Brian placed a brightly colored backpack in their outstreached arms and the children were so good to just wait for everyone to get theirs before curiosity got the best of them and they started to peek inside them. They found a pair of flip-flops (all of the children are barefoot), a new tee shirt, a box with school supplies, a tablet of paper, some candy, a bar of soap, tooth paste and tooth brush, and a small toy. Many had big balloons with a rubber band to put around their wrist so they could hit the balloon, and they were a huge hit. One little guy got a harmonica, and he certainly made a joyful noise!
It was lunchtime. Again, the children were lined up smallest to biggest and they patiently waited their turn to get their dabo (bread) and boiled eggs along with a cup of milk.
It seemed like quite a lot of food for such little ones, but there was not a crumb left and not one complaint, either! These children are very, very thin with many runny noses and coughs and we were told by the village elders that this probably will be all they have to eat. I want to get chewable vitamins to the teacher to give to the children every day. Monday, Wednesday and Friday they will get eggs, and on Tuesday and Thursday they will have potatos and carrots or maybe spaghetti, all with dabo. Getting a good meal a day with protein added, I expect I will see quite a change in these little ones in the months to come.
After lunch, it was play time.
The children were getting a bit more acclimated to us and started holding our hands and running their tiny hands over our exotic skin.
Brian and Jason were great and taught the boys high-five and low-five and played patty-cake with the girls.
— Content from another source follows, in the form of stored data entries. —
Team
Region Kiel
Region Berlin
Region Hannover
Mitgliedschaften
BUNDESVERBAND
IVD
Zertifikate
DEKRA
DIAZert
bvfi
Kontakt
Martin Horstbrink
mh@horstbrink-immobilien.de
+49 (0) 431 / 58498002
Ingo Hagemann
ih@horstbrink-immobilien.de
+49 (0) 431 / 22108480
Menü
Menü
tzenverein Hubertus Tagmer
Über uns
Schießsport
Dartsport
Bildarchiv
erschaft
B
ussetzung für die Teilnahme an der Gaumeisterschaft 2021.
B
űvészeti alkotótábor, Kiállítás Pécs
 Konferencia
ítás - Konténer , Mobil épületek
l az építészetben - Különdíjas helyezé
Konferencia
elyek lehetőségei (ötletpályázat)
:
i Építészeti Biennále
Pretty soon they were showing us the things in their backpacks and having us help them put on their new shirts. We put toothpaste on toothbrushes and they had fun brushing their teeth and spitting! They weren't real sure about what to do with the bar of soap in their bags, so I hope the teacher will teach them how to properly wash their hands.
Next to the school is a brand new lavatory so the children do not have go to the bathroom outdoors, and this is a first in their lives.
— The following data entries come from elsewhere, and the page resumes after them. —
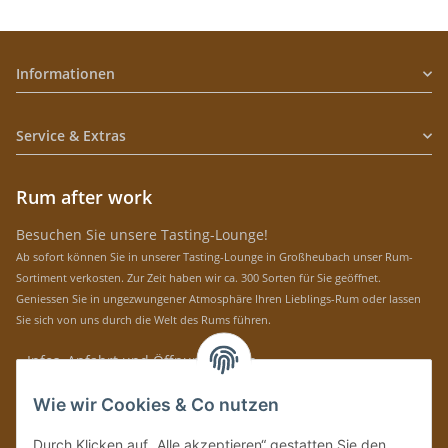
Informationen
Service & Extras
Rum after work
Besuchen Sie unsere Tasting-Lounge!
Ab sofort können Sie in unserer Tasting-Lounge in Großheubach unser Rum-
Sortiment verkosten. Zur Zeit haben wir ca. 300 Sorten für Sie geöffnet.
Geniessen Sie in ungezwungener Atmosphäre Ihren Lieblings-Rum oder lassen
Sie sich von uns durch die Welt des Rums führen.
» Infos, Anfahrt und Öffnungszeiten
Immer auf dem Laufenden mit unseren aktuellen Rum-News!
Wie wir Cookies & Co nutzen
Abonnieren
Durch Klicken auf „Alle akzeptieren“ gestatten Sie den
In front of the school is a water station with six spigots just their height to wash from.
They loved the water and it was great fun watching them splash water all over their faces and heads. The day was a hot day and I am sure the cool water felt wonderful. Until very recently when YWAM paid to bring water to this village, water was a very scarce commodity, and I am sure it felt extravagant to them to be able to have all the water they wanted.
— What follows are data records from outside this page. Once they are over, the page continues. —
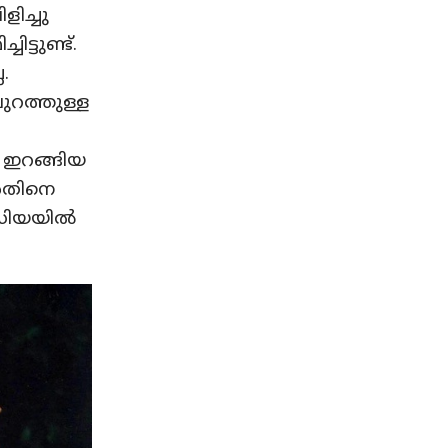
ിച്ചു
്ടുണ്ട്.
.
റത്തുള്ള
െ ഇറങ്ങിയ
അതിനെ
ീഡിയയിൽ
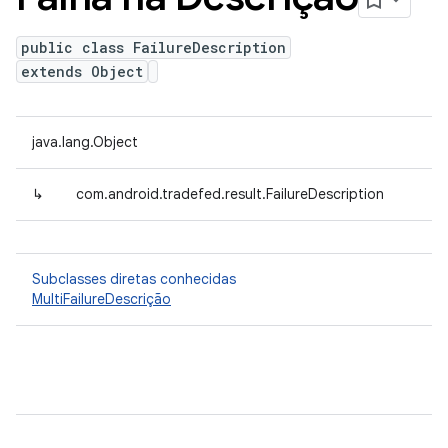
public class FailureDescription
extends Object
java.lang.Object
↳
com.android.tradefed.result.FailureDescription
Subclasses diretas conhecidas
MultiFailureDescrição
The Shadricks, Brian Smith, Abebe and I waved good-bye to our new friends and began the three hour ride to our hotel in Adama. Not only did we enjoy these delightful little children, but we had the opportunity to visit with an amazing man, Aman, who is discipling the pastors and new converts of this village. God is doing amazing (AMAZING!) work in this area, and I want to share the stories I heard. Stay tuned! I felt I was talking to a modern day Apostle Paul.
Tomorrow Jason & Kameron and Brian will meet their baby daughters for the first time. They are understandably quite excited! One of our other families traveled to Gimbie to bring back their little girl. By all reports they had a fantastic time at the orphanage, and their meeting with their little one's birth family was better than they could have imagined. They travel back to Addis tomorrow, as do we with the Smith's and Shadrick's babies. These three families have their adoption court hearing on October 22nd.
We had a full and wonderful day basking in the goodness of our Lord. It is fantastic to see what He is doing among the "least of these." His love for these dirty, skinny children is demonstrated through the generosity of His people in the United States who sacrificially gave to make this small school a reality. To those who sponsor these children, to those who gave to bring water to the village, to those who donated money to build the fence around the property, to those who gave to build the school, a playground and a latrine .... Amesegënallô ('Thank you' in Amharic)!!